J’avais jadis deux prestigieuses montures que je m’efforçais d’équilibrer en affection. Satan, bien sûr, mon destrier noir de Taïohaè que, sur ma selle mexicaine, je lançais dans des galops de folie sur la grande plage marquisienne de Pahatéa, mais aussi une autre, qu’il m’arrivait régulièrement de monter à Papéari.
D’un comportement plus ombrageux, dès que je tentais de caresser sa nuque, elle rentrait la tête dans les épaules, en émettant un soufflement furibard. Moins d’une demi-heure plus tard, rassasiée de concombres, de laitues, et même parfois d’une mangue découpée en quartiers, elle finissait enfin par tolérer sur son dos mes 80 kilos.
Ainsi, à une vitesse moyenne de 3 km/h, nous commencions l’exploration du sous-bois entre d’énormes racines de mapé. Nous avions devant nous les bois Tabou de la vallée. Sous l’ombre épaisse des arbres à pain sacrés, il régnait un crépuscule solennel, un demi-jour de cathédrale. L’effrayant génie de la religion païenne semblait y méditer en silence et projeter son maléfice sur tout ce qui l’entourait.
Ce matin, 12 janvier 2018, je viens d’apprendre sa disparition ? Peut-on vraiment dire prématurée ?
Té Ara Tapu (Le veilleur des temps) était arrivée à Tahiti en 1929 à bord du shooner Marie Pinchaud. Elle mesurait un mètre cinquante et pesait deux cents kilos.
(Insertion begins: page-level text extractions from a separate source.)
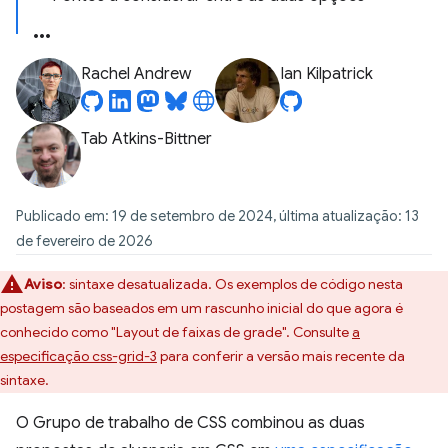
Rachel Andrew
Ian Kilpatrick
Tab Atkins-Bittner
Publicado em: 19 de setembro de 2024, última atualização: 13
de fevereiro de 2026
Aviso
:
sintaxe desatualizada. Os exemplos de código nesta
postagem são baseados em um rascunho inicial do que agora é
conhecido como "Layout de faixas de grade". Consulte
a
especificação css-grid-3
para conferir a versão mais recente da
sintaxe.
O Grupo de trabalho de CSS combinou as duas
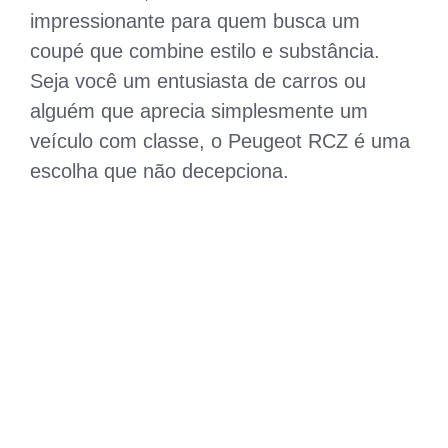
impressionante para quem busca um
coupé que combine estilo e substância.
Seja você um entusiasta de carros ou
alguém que aprecia simplesmente um
veículo com classe, o Peugeot RCZ é uma
escolha que não decepciona.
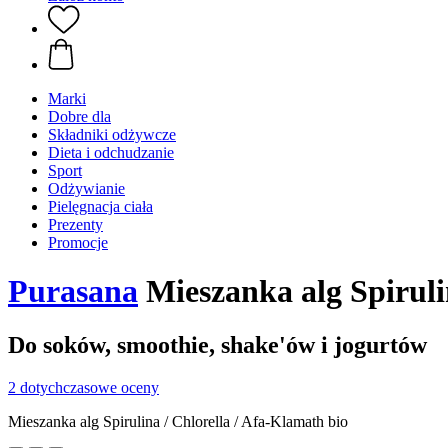
Marki
Dobre dla
Składniki odżywcze
Dieta i odchudzanie
Sport
Odżywianie
Pielęgnacja ciała
Prezenty
Promocje
Purasana
Mieszanka alg Spiruli
Do soków, smoothie, shake'ów i jogurtów
2 dotychczasowe oceny
Mieszanka alg Spirulina / Chlorella / Afa-Klamath bio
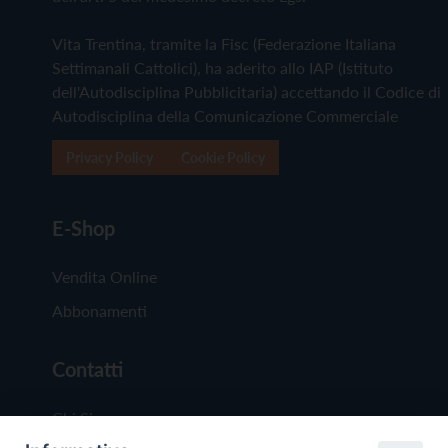
Vita Trentina, tramite la Fisc (Federazione Italiana
Settimanali Cattolici), ha aderito allo IAP (Istituto
dell'Autodisciplina Pubblicitaria) accettando il Codice di
Autodisciplina della Comunicazione Commerciale
Privacy Policy
Cookie Policy
E-Shop
Vendita Online
Abbonamenti
Contatti
Chi Siamo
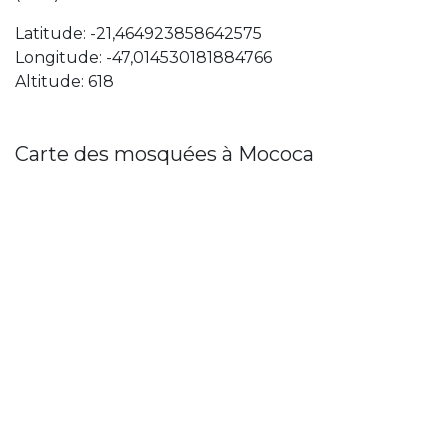
Latitude: -21,464923858642575
Longitude: -47,014530181884766
Altitude: 618
Carte des mosquées à Mococa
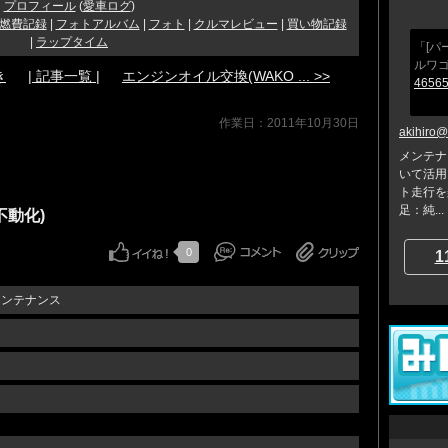
プロフィール
(
愛車ログ
)
燃費記録
|
フォトアルバム
|
フォト
|
クルマレビュー
|
買い物記録
|
ラップタイム
「[パ
ルワ
き
| 記事一覧 |
エンジンオイル交換(WAKO ... >>
46565
作業日：2011年10月30日
akihiro
メンテナ
いて活用
ト走行を
足：純...
不動化)
0
1
メンテナンス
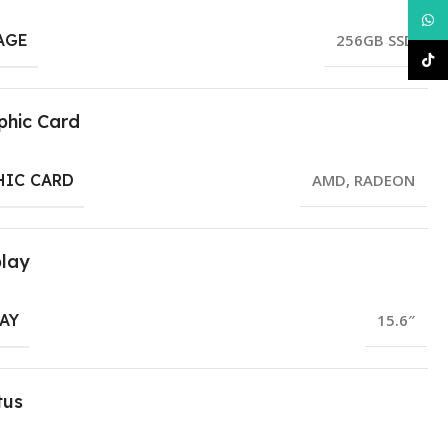
What
AGE
256GB SSD
TikT
phic Card
HIC CARD
AMD
,
RADEON
play
AY
15.6″
tus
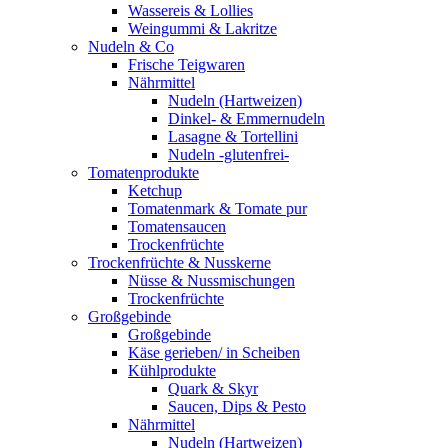
Wassereis & Lollies
Weingummi & Lakritze
Nudeln & Co
Frische Teigwaren
Nährmittel
Nudeln (Hartweizen)
Dinkel- & Emmernudeln
Lasagne & Tortellini
Nudeln -glutenfrei-
Tomatenprodukte
Ketchup
Tomatenmark & Tomate pur
Tomatensaucen
Trockenfrüchte
Trockenfrüchte & Nusskerne
Nüsse & Nussmischungen
Trockenfrüchte
Großgebinde
Großgebinde
Käse gerieben/ in Scheiben
Kühlprodukte
Quark & Skyr
Saucen, Dips & Pesto
Nährmittel
Nudeln (Hartweizen)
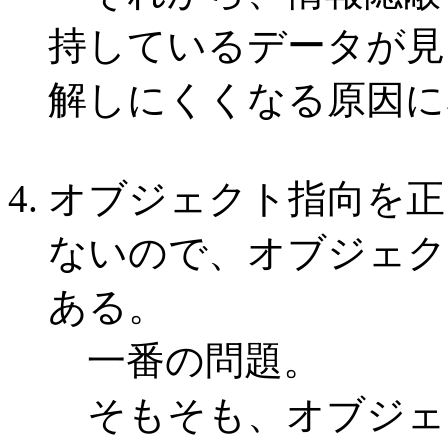
持しているデータが見
解しにくくなる原因に
オブジェクト指向を正
ないので、オブジェク
ある。
一番の問題。
そもそも、オブジェ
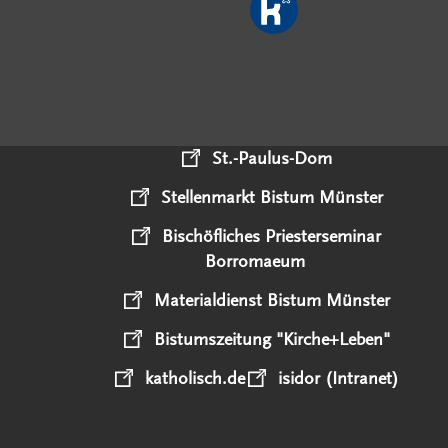
St.-Paulus-Dom
Stellenmarkt Bistum Münster
Bischöfliches Priesterseminar
Borromaeum
Materialdienst Bistum Münster
Bistumszeitung "Kirche+Leben"
katholisch.de
isidor (Intranet)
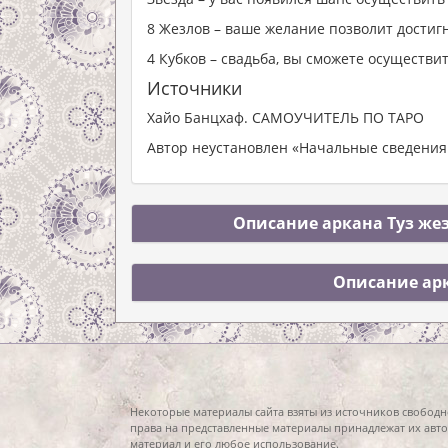
8 Жезлов – ваше желание позволит достиг
4 Кубков – свадьба, вы сможете осуществи
Источники
Хайо Банцхаф. САМОУЧИТЕЛЬ ПО ТАРО
Автор неустановлен «Начальные сведения 
Описание аркана Туз жез
Описание арк
Некоторые материалы сайта взяты из источников свободн
права на представленные материалы принадлежат их авто
материал и его любое использование.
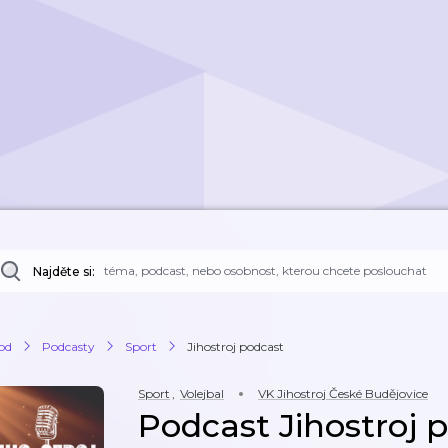
Najděte si:
od
Podcasty
Sport
Jihostroj podcast
Sport
,
Volejbal
VK Jihostroj České Budějovice
Podcast Jihostroj 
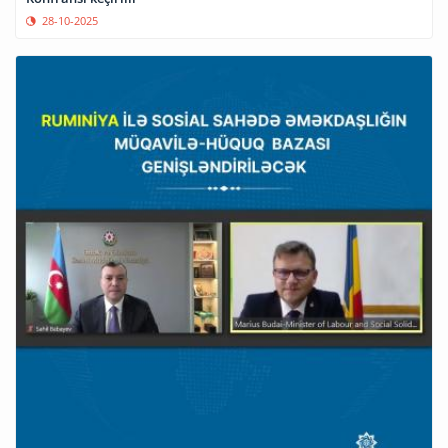
28-10-2025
On a dit d’elle qu’elle était la troisième créature vivante de la planète
Quand je partis, elle émit le violent désir de me ramener elle-même à l’aéroport de Faa! Peut-être sa marraine, Mareva Nordhoff, avait-elle inventé ça pour me consoler. Imaginez, venir de Papeari à Faaa à la vitesse de pointe de 3 km/h.
Te Ara Tapu était l’une des plus vieilles créatures vivantes de la planète.
Adieu à toi, mon veilleur des temps.